Stored data entries:
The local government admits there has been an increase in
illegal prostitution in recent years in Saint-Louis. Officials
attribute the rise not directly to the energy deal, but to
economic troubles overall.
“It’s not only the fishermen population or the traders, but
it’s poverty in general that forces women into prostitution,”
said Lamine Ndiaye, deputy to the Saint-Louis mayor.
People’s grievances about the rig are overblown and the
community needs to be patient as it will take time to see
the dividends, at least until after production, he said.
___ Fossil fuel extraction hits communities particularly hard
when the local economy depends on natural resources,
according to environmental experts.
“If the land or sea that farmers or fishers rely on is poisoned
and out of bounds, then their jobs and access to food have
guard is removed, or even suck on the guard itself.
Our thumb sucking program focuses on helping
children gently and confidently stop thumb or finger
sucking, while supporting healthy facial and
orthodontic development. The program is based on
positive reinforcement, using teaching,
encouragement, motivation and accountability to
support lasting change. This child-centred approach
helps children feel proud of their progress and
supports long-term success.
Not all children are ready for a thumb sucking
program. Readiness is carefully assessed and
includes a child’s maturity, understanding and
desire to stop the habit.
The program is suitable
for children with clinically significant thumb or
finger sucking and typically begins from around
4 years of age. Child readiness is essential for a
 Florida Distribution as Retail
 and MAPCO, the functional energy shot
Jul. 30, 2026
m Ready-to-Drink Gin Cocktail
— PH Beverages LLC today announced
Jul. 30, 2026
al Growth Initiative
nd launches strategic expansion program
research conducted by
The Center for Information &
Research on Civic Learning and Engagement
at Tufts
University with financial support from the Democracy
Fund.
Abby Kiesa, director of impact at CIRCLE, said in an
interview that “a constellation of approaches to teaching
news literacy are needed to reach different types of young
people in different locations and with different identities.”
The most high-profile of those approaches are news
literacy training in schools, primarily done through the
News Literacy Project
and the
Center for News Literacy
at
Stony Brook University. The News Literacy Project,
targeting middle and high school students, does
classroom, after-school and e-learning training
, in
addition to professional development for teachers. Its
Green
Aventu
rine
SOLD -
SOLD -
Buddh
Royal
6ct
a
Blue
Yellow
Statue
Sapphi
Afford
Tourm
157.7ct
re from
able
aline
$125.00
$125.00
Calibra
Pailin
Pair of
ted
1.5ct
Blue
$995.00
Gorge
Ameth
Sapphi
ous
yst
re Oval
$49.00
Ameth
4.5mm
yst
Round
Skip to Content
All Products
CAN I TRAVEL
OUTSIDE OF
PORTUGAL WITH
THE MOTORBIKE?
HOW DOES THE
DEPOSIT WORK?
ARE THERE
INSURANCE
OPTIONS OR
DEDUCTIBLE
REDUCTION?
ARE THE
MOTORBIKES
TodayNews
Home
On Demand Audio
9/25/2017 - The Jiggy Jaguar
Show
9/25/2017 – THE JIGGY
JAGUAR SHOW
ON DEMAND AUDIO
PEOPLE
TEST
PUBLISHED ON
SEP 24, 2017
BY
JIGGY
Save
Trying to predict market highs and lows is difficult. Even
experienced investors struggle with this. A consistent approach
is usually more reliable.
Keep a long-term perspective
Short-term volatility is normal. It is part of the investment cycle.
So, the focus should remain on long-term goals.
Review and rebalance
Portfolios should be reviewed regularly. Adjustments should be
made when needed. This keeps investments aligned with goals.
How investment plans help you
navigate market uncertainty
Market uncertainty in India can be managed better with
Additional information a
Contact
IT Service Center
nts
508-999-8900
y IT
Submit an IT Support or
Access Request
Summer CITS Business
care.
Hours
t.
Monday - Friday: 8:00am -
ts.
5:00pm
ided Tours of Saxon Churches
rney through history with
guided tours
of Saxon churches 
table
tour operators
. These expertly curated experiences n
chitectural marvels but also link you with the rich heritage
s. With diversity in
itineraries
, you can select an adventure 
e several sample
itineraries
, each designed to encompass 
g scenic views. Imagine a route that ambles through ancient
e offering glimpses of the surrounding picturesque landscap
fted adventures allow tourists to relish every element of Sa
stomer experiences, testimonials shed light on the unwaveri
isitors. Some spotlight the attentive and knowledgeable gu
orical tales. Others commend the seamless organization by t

# Work instructions
Starting at the line above that contains "rney through history with", repeat each line exactly up to and including the line that contains "g scenic views.", and stop there.

# Result of the exercise
rney through history with
guided tours
of Saxon churches 
table
tour operators
. These expertly curated experiences n
chitectural marvels but also link you with the rich heritage
s. With diversity in
itineraries
, you can select an adventure 
e several sample
itineraries
, each designed to encompass 
g scenic views. Imagine a route that ambles through ancient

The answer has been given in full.